De um lado, 200 garrafas vendidas por mês no boca a boca; de outro, cinco por segundo nas prateleiras de supermercados e lojas especializadas do Japão ao Brasil. Uma é cachaça tipicamente mineira e o outro o uísque mais famoso do mundo. Um tem ação na Bolsa de Nova Iorque e outra funciona num quartinho improvisado da casa de um dos sócios. As diferenças são inúmeras, mas ainda assim a gigante Diageo, holding detentora do uísque Johnnie Walker e outras dezenas de bebidas famosas, entrou com ação no Instituto Nacional de Propriedade Industrial (Inpi) pedindo que seja cancelada a certificação de um produto mineiro: a cachaça João Andante. A multinacional acusa jovens empresários mineiros de terem plagiado o nome e a marca do destilado escocês na criação da pinga, que seria uma tradução livre de Johnnie Walker.
O imbróglio envolvendo a aguardente e o uísque iniciou-se em 7 de fevereiro, no último dos 180 dias previstos para que fossem apresentados recursos contra a certificação do produto mineiro. Às vésperas do fim do prazo de contestação, representantes da holding no Brasil encaminharam notificação extrajudicial dando cinco dias para que o grupo de mineiros retirasse o pedido de certificação.
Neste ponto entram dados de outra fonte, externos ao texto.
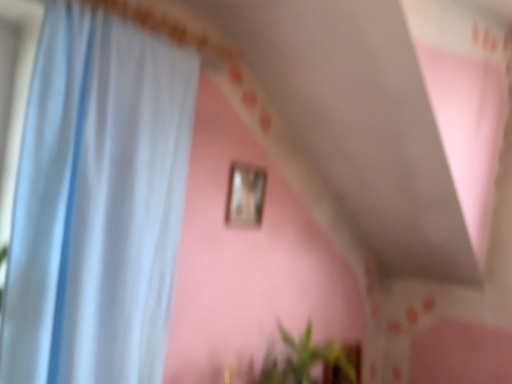 Question: Is white sheer curtain at left next to green leafy plant at lower center?

Choices:
 (A) no
 (B) yes

Answer: (A)

Question: Is white sheer curtain at left completely or partially outside of green leafy plant at lower center?

Choices:
 (A) no
 (B) yes

Answer: (B)

Question: Can you confirm if white sheer curtain at left is wider than green leafy plant at lower center?

Choices:
 (A) no
 (B) yes

Answer: (A)

Question: Does white sheer curtain at left have a lesser width compared to green leafy plant at lower center?

Choices:
 (A) no
 (B) yes

Answer: (B)

Question: Is white sheer curtain at left further to the viewer compared to green leafy plant at lower center?

Choices:
 (A) no
 (B) yes

Answer: (A)

Question: Can you confirm if white sheer curtain at left is smaller than green leafy plant at lower center?

Choices:
 (A) yes
 (B) no

Answer: (B)

Question: Does white sheer curtain at left have a lesser width compared to wooden picture frame at upper center?

Choices:
 (A) yes
 (B) no

Answer: (B)

Question: Is white sheer curtain at left bigger than wooden picture frame at upper center?

Choices:
 (A) no
 (B) yes

Answer: (B)

Question: From a real-world perspective, is white sheer curtain at left located beneath wooden picture frame at upper center?

Choices:
 (A) yes
 (B) no

Answer: (A)

Question: Is wooden picture frame at upper center at the back of white sheer curtain at left?

Choices:
 (A) yes
 (B) no

Answer: (B)

Question: Is white sheer curtain at left touching wooden picture frame at upper center?

Choices:
 (A) no
 (B) yes

Answer: (A)

Question: Is white sheer curtain at left to the right of wooden picture frame at upper center from the viewer's perspective?

Choices:
 (A) yes
 (B) no

Answer: (B)

Question: Considering the relative sizes of wooden picture frame at upper center and white sheer curtain at left in the image provided, is wooden picture frame at upper center smaller than white sheer curtain at left?

Choices:
 (A) yes
 (B) no

Answer: (A) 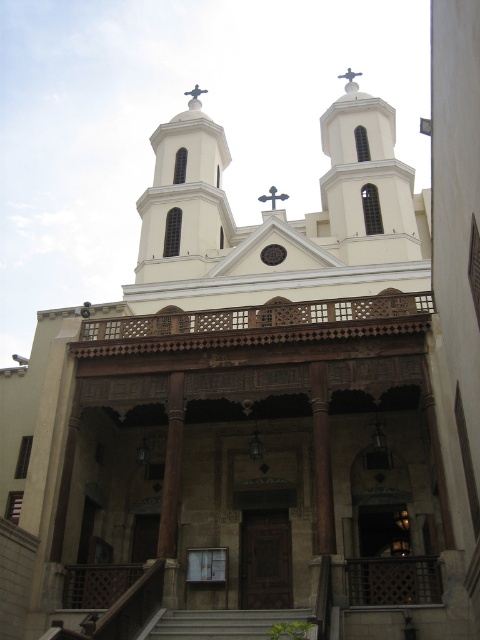 Consider the image. Does white stone tower at upper center appear under gray concrete stairs at center?

No, white stone tower at upper center is not below gray concrete stairs at center.

Which is more to the left, white stone tower at upper center or gray concrete stairs at center?

gray concrete stairs at center is more to the left.

Who is more distant from viewer, (x=425, y=243) or (x=155, y=625)?

The point (x=425, y=243) is behind.

This screenshot has height=640, width=480. I want to click on white stone tower at upper center, so click(x=368, y=182).

Between white stone tower at upper center and metallic cross at center, which one appears on the left side from the viewer's perspective?

From the viewer's perspective, metallic cross at center appears more on the left side.

Between point (381, 164) and point (274, 188), which one is positioned behind?

The point (274, 188) is more distant.

Where is `white stone tower at upper center`? white stone tower at upper center is located at coordinates (368, 182).

Consider the image. Measure the distance from white smooth tower at center to gray concrete stairs at center.

white smooth tower at center is 158.66 feet from gray concrete stairs at center.

Can you confirm if white smooth tower at center is smaller than gray concrete stairs at center?

No.

Where is `white smooth tower at center`? The width and height of the screenshot is (480, 640). white smooth tower at center is located at coordinates (184, 196). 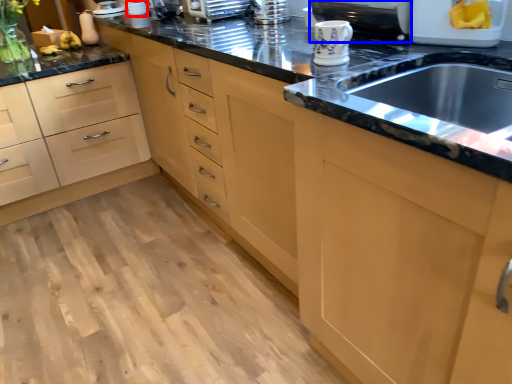 Question: Which object is further to the camera taking this photo, appliance (highlighted by a red box) or appliance (highlighted by a blue box)?

Choices:
 (A) appliance
 (B) appliance

Answer: (A) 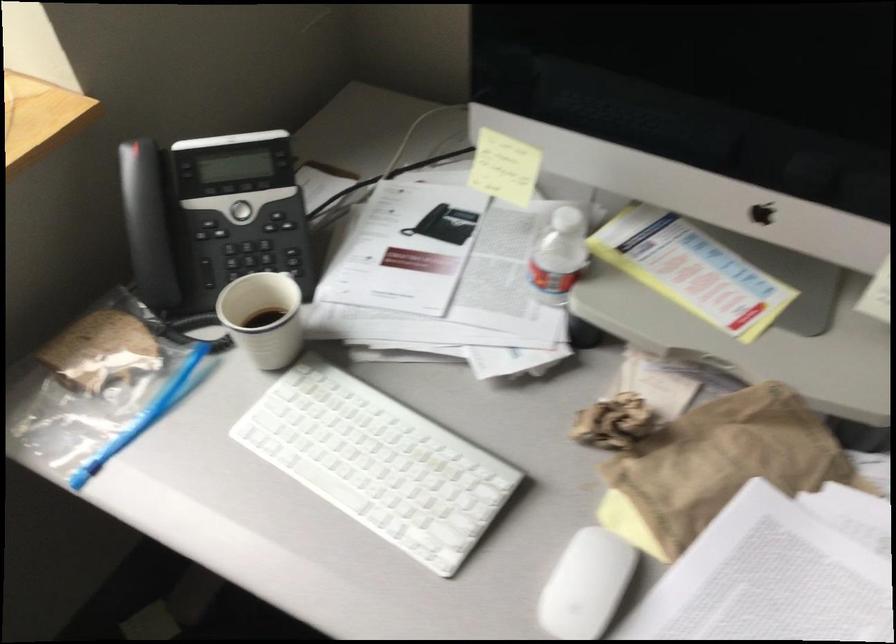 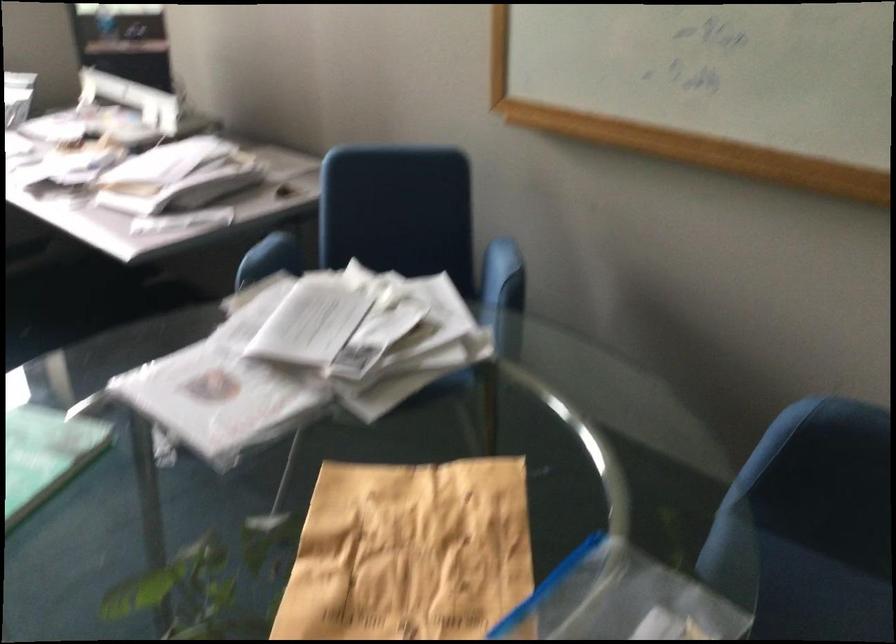 In a continuous first-person perspective shot, in which direction is the camera moving?

The cameraman moved toward right, backward.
O documento deixou os irmãos Gabriel e Mateus Lana, o primo Rafael Vidigal e o amigo Gabriel Moreira, sócios e criadores da cachaça, com os cabelos em pé. “Qual o porquê de tamanha ameaça?”, questionaram-se, uma vez que o produto já havia sido registrado no Inpi, em 2008, e, dessa vez, o processo era apenas para revisão da marca.
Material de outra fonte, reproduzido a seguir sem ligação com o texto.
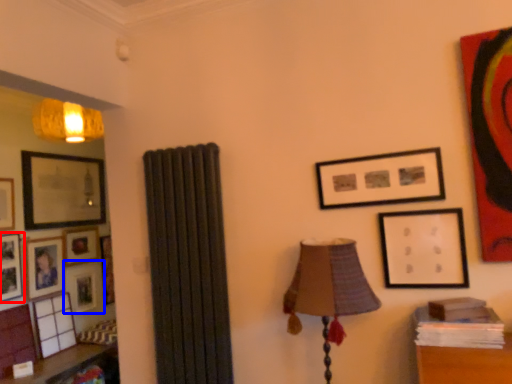 Question: Which object is further to the camera taking this photo, picture frame (highlighted by a red box) or picture frame (highlighted by a blue box)?

Choices:
 (A) picture frame
 (B) picture frame

Answer: (B) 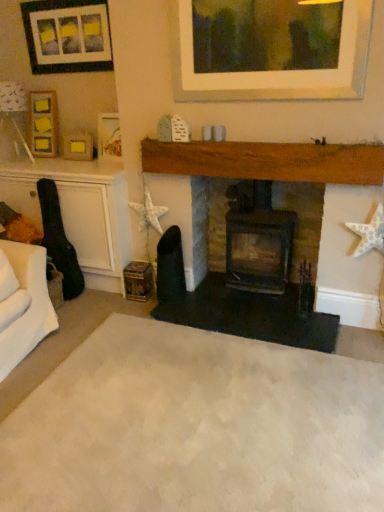 Question: Does matte black picture frame at upper left, acting as the first picture frame starting from the top, come in front of matte wooden picture frame at upper left, arranged as the 2th picture frame when ordered from the bottom?

Choices:
 (A) yes
 (B) no

Answer: (A)

Question: Does matte black picture frame at upper left, acting as the first picture frame starting from the top, appear on the left side of matte wooden picture frame at upper left, the third picture frame viewed from the top?

Choices:
 (A) no
 (B) yes

Answer: (B)

Question: Considering the relative sizes of matte black picture frame at upper left, acting as the 4th picture frame starting from the bottom, and matte wooden picture frame at upper left, the third picture frame viewed from the top, in the image provided, is matte black picture frame at upper left, acting as the 4th picture frame starting from the bottom, taller than matte wooden picture frame at upper left, the third picture frame viewed from the top,?

Choices:
 (A) no
 (B) yes

Answer: (B)

Question: Is matte black picture frame at upper left, acting as the first picture frame starting from the top, smaller than matte wooden picture frame at upper left, the third picture frame viewed from the top?

Choices:
 (A) yes
 (B) no

Answer: (B)

Question: Does matte black picture frame at upper left, acting as the first picture frame starting from the top, have a lesser width compared to matte wooden picture frame at upper left, the third picture frame viewed from the top?

Choices:
 (A) no
 (B) yes

Answer: (B)

Question: From the image's perspective, is matte black picture frame at upper left, acting as the 4th picture frame starting from the bottom, on matte wooden picture frame at upper left, arranged as the 2th picture frame when ordered from the bottom?

Choices:
 (A) yes
 (B) no

Answer: (A)

Question: Considering the relative sizes of beige carpet at center and black matte fireplace at center, the second fireplace positioned from the left, in the image provided, is beige carpet at center shorter than black matte fireplace at center, the second fireplace positioned from the left,?

Choices:
 (A) yes
 (B) no

Answer: (A)

Question: Can you confirm if beige carpet at center is thinner than black matte fireplace at center, the first fireplace viewed from the right?

Choices:
 (A) yes
 (B) no

Answer: (B)

Question: Does beige carpet at center appear on the right side of black matte fireplace at center, the second fireplace positioned from the left?

Choices:
 (A) no
 (B) yes

Answer: (A)

Question: Is beige carpet at center oriented away from black matte fireplace at center, the first fireplace viewed from the right?

Choices:
 (A) no
 (B) yes

Answer: (A)

Question: From a real-world perspective, is beige carpet at center over black matte fireplace at center, the first fireplace viewed from the right?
Na peça judicial, o escritório que defende a Diageo no Brasil apresenta como argumento a história de quase dois séculos do uísque, as supostas semelhanças entre as duas marcas e duas citações da internet que associam o produto mineiro ao destilado escocês. A primeira diz que João Andante seria um primo de Johnnie Walker que veio para o Brasil durante a 1ª Guerra Mundial e, impedido de fabricar uísque diante da falta de matéria-prima, resolveu fabricar cachaça. A segunda mostra uma foto de um comprador da pinga com a garrafa em mãos e a seguinte frase: “João Andante, a original! Se cuida Johnnie Walker” (sic). E acusa de má-fé os criadores da cachaça: “(…) a marca atacada padece do requisito da distintividade, sendo certo que, na mente do consumidor, a lembrança do signo da suplicante confunde-se com o sinal da suplicada. Resta evidente o intuito da suplicada de ficar à sombra da marca suplicante, tentando usurpar para si a clientela, como fazem todos os mal-intencionados”, diz a petição.
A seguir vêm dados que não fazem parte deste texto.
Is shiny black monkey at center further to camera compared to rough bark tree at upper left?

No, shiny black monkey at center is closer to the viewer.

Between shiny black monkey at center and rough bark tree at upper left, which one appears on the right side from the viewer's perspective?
Os sócios se defendem das acusações dizendo que não copiaram a marca da Johnnie Walker e apenas “inspiraram-se” no produto. Numa ação despretensiosa de jovens muito bem preparados, a cachaça foi inventada quando três dos amigos ainda estudavam na Escola Técnica de Formação Gerencial do Sebrae, em 2003. Adolescentes, aos 15 anos, numa conversa de corredor, meses antes de um deles viajar para intercâmbio na África do Sul, um dos amigos disse que um dia fabricaria a pinga João Andante. O nome chamou atenção e, ao retornar do período no exterior, a surpresa: os amigos entraram com pedido de patente do produto. “Pedimos uns R$ 600 emprestado para o meu pai e corremos atrás do registro”, afirma Gabriel Lana, que, inclusive, transformou o produto em tema do trabalho de conclusão de curso do Sebrae.
E tem mais: na avaliação dos jovens empresários, o plágio se caracterizaria por gerar confusão entre os consumidores. “Se fosse uma cópia, teríamos uma caixa quadrada e vermelha. Mas não. A nossa é marrom e redonda. Eles estão subestimando a inteligência do consumidor. Você acha que alguém vai confundir um uísque com uma cachaça?”, criticam os quatro, três deles hoje com 25 anos, reiterando que as duas bebidas nem mesmo dividem as prateleiras, pois, por enquanto, a venda da pinga é feita exclusivamente para amigos.
A justificativa para que a marca seja contestada, segundo os jovens, pode extrapolar o plágio. Em pesquisa na internet, eles descobriram que há dois anos a Diageo comprou a pinga Nega Fulô com o objetivo de investir na cultura local e, com isso, a tentativa seria de proteger outra marca do grupo. O Estado de Minas entrou em contato com a assessoria de imprensa da Diageo no Brasil, mas não teve retorno até o fechamento da edição.